## Exercise goal
As you look over the data below, please find each line where the word "enligt" appears, then copy it.

=======

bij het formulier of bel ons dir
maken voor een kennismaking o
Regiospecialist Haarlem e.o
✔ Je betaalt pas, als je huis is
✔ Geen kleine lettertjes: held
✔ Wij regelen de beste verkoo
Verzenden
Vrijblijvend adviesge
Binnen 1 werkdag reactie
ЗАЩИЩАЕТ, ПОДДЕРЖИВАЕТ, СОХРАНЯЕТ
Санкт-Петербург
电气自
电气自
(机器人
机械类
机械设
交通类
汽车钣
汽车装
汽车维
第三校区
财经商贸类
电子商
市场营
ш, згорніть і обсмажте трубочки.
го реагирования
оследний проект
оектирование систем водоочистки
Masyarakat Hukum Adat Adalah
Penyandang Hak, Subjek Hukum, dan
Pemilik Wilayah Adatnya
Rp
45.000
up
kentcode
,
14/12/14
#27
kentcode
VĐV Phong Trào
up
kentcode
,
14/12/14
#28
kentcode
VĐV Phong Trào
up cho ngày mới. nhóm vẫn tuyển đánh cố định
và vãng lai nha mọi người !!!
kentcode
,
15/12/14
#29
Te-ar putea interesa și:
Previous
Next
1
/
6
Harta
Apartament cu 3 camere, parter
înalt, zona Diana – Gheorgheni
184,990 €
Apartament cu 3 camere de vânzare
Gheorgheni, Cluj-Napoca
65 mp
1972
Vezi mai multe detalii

=======

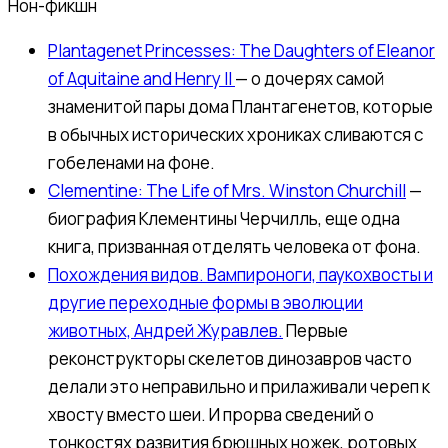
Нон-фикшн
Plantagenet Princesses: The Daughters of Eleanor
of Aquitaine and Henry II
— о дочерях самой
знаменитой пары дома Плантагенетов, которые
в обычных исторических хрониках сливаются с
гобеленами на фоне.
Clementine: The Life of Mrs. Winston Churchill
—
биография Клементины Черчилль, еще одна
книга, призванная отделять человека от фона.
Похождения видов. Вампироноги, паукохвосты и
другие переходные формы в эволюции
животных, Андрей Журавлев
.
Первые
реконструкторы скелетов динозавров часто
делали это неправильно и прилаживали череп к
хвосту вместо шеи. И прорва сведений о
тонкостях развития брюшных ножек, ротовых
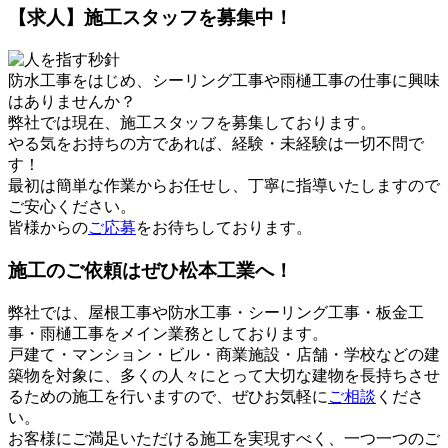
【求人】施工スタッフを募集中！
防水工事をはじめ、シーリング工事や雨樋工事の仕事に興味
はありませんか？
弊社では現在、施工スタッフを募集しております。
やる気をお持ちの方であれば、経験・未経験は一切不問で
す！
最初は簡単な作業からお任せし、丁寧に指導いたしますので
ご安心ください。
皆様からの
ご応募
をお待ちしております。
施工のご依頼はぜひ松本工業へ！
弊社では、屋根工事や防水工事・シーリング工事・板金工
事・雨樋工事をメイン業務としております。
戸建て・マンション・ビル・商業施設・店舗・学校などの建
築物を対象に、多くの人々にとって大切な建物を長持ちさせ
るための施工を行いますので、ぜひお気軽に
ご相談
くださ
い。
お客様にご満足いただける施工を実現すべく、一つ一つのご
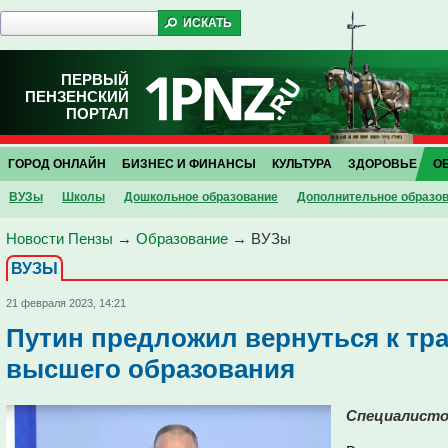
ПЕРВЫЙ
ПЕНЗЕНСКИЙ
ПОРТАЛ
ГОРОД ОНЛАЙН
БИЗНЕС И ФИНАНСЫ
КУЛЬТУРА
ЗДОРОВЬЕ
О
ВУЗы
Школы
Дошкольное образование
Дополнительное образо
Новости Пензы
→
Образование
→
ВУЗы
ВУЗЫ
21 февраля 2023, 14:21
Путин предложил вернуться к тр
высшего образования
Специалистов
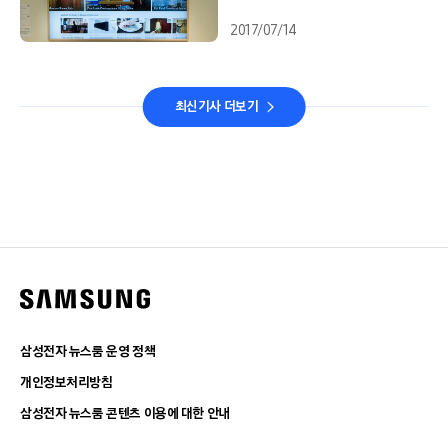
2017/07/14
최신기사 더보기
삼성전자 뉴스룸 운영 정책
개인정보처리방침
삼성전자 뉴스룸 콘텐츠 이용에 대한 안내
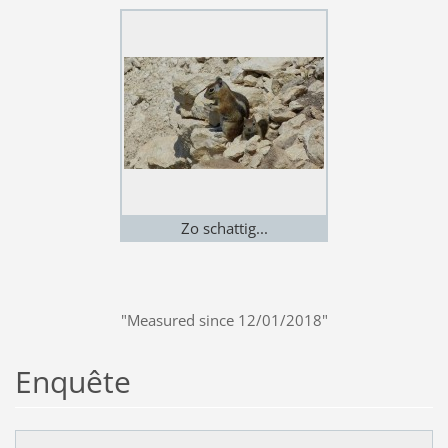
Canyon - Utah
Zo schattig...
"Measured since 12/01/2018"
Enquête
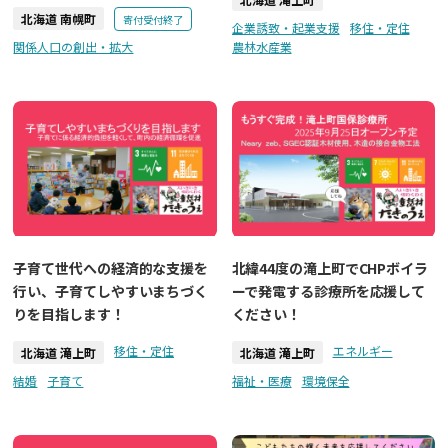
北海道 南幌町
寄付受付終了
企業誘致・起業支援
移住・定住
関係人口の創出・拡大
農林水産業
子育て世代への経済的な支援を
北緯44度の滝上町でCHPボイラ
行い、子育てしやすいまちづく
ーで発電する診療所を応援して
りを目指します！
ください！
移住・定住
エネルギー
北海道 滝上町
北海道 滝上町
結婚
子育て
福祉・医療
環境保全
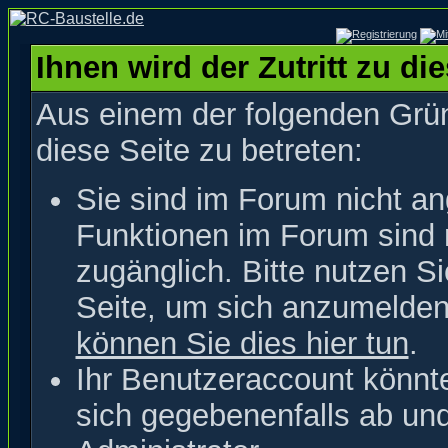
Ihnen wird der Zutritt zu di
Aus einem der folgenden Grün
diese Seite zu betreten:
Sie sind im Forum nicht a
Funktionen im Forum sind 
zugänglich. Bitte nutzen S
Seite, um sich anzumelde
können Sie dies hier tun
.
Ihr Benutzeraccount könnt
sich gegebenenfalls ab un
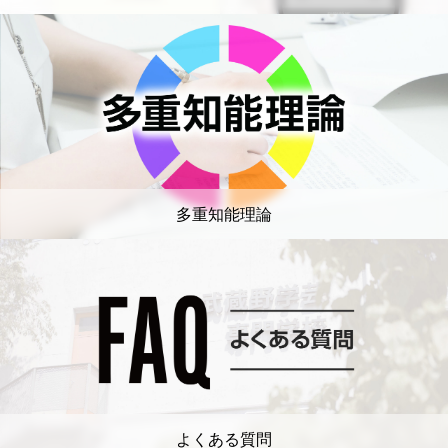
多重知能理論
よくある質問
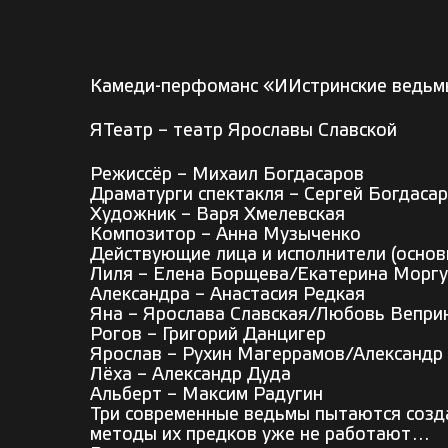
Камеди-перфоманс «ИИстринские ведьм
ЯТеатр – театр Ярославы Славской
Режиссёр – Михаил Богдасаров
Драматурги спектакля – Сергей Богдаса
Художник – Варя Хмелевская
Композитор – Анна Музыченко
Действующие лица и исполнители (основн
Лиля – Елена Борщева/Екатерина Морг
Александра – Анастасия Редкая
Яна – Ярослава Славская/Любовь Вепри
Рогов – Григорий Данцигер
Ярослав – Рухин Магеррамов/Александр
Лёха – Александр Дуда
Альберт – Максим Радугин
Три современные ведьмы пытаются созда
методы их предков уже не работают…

=======

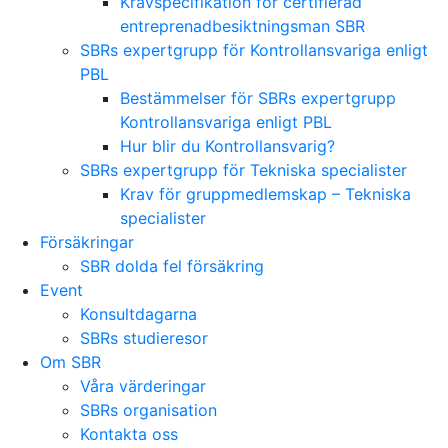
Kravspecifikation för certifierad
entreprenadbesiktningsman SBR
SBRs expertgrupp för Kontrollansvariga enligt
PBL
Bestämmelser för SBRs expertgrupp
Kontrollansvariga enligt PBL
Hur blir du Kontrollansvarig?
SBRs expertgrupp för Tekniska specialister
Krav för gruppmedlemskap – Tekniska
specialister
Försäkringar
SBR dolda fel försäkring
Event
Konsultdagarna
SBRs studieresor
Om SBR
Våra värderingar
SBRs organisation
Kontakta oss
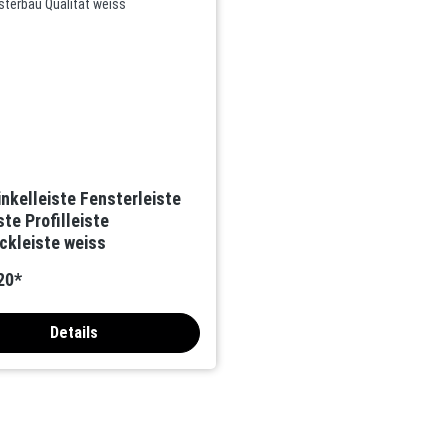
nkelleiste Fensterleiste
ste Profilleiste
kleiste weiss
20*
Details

=======

## Finished exercise
SBRs expertgrupp för Kontrollansvariga enligt
Kontrollansvariga enligt PBL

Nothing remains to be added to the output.